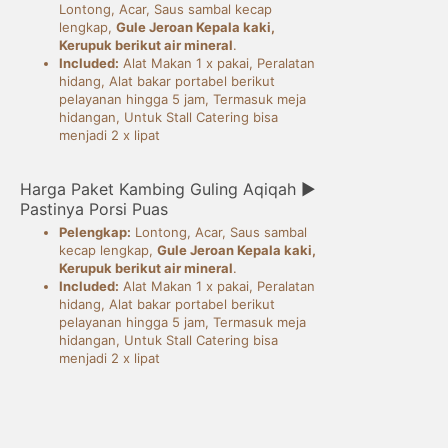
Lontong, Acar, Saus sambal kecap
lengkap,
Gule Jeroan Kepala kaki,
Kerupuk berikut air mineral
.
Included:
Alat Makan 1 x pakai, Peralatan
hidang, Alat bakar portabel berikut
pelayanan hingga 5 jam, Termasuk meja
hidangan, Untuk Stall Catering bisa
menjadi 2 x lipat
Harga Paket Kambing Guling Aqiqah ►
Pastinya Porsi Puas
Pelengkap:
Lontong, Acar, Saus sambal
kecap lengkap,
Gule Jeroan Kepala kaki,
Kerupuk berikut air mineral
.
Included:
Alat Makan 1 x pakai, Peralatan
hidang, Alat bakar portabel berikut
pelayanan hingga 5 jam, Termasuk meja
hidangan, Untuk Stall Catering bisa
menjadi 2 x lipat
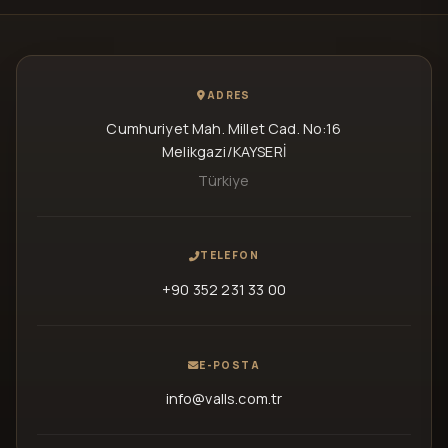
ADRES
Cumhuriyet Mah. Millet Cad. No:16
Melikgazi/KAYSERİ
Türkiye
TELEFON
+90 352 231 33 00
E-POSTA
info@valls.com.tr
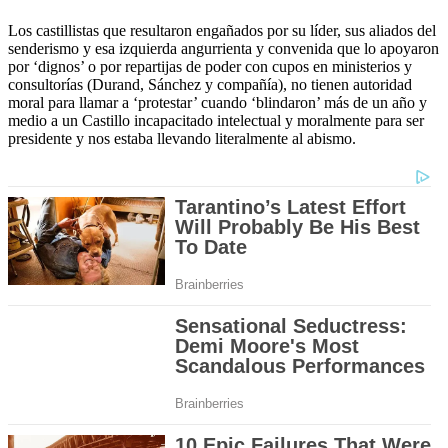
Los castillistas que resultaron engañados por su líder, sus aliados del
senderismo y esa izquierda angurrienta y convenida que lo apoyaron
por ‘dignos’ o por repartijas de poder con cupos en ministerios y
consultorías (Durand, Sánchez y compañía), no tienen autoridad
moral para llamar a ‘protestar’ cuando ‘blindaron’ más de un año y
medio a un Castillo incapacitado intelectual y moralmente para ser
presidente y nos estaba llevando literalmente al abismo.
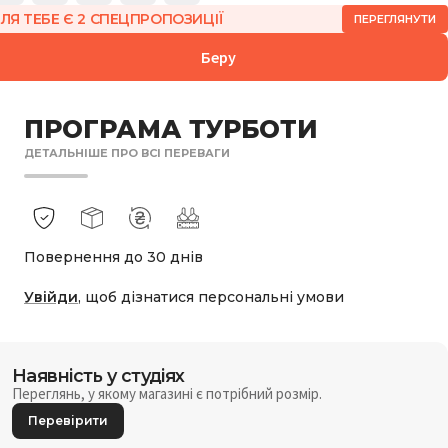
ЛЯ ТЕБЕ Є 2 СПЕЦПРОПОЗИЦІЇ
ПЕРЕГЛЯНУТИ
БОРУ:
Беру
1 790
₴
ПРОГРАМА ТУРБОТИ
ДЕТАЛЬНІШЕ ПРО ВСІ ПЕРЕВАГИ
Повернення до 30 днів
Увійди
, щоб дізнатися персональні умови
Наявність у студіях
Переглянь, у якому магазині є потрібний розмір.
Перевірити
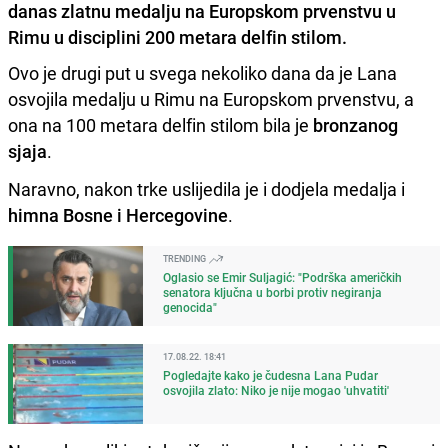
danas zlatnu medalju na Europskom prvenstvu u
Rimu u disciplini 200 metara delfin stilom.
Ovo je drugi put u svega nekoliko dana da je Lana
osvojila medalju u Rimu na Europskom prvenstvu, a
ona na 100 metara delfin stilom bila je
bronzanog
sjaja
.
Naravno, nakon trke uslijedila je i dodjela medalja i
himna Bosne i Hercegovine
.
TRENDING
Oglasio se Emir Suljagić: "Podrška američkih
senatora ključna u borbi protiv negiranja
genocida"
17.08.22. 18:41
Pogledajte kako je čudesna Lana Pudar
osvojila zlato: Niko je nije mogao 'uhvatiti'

++++++++++++++++++++

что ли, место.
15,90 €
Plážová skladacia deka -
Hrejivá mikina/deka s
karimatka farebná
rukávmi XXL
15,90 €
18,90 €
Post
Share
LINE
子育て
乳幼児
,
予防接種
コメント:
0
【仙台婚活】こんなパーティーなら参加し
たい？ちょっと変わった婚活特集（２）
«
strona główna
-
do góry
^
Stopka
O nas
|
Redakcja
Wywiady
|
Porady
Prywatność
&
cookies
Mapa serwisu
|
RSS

++++++++++++++++++++

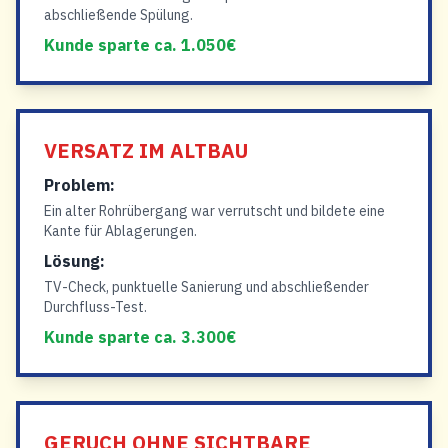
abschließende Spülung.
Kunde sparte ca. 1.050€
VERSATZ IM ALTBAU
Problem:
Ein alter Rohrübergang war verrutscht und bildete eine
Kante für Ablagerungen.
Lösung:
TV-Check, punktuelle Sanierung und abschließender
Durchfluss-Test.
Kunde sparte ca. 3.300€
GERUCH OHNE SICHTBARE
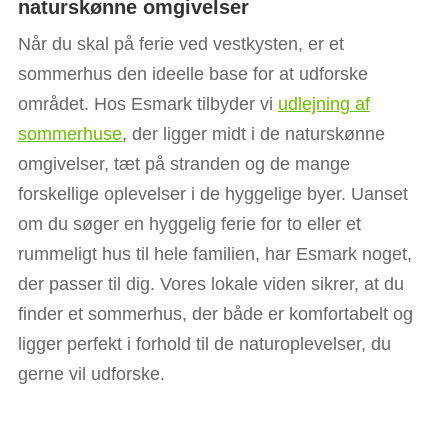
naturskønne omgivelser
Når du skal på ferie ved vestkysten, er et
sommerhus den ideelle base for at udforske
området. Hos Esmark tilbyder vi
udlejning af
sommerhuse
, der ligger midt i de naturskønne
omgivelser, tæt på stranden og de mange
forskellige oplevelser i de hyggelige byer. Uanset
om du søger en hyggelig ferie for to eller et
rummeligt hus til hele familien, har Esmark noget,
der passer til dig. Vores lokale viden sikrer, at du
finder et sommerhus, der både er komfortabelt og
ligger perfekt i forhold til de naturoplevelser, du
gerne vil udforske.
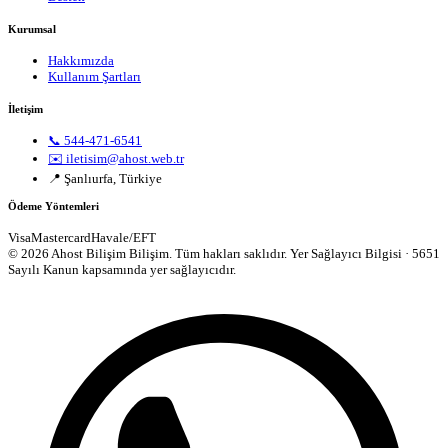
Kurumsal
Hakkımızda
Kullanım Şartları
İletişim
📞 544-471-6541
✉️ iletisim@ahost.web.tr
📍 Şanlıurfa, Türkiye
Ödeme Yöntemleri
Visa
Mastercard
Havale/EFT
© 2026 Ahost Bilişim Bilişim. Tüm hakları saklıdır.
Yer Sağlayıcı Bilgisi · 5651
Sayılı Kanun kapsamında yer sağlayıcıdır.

++++++++++++++++++++

Would you copy, word for word, only the lines above from the one containing "senderismo y esa" through the one containing "Ovo je drugi", both included, and please leave out the pictures?

__Exercise response__
senderismo y esa izquierda angurrienta y convenida que lo apoyaron
por ‘dignos’ o por repartijas de poder con cupos en ministerios y
consultorías (Durand, Sánchez y compañía), no tienen autoridad
moral para llamar a ‘protestar’ cuando ‘blindaron’ más de un año y
medio a un Castillo incapacitado intelectual y moralmente para ser
presidente y nos estaba llevando literalmente al abismo.
ЛЯ ТЕБЕ Є 2 СПЕЦПРОПОЗИЦІЇ
ПЕРЕГЛЯНУТИ
БОРУ:
Беру
1 790
₴
ПРОГРАМА ТУРБОТИ
ДЕТАЛЬНІШЕ ПРО ВСІ ПЕРЕВАГИ
Повернення до 30 днів
Увійди
, щоб дізнатися персональні умови
Наявність у студіях
Переглянь, у якому магазині є потрібний розмір.
Перевірити
danas zlatnu medalju na Europskom prvenstvu u
Rimu u disciplini 200 metara delfin stilom.
Ovo je drugi put u svega nekoliko dana da je Lana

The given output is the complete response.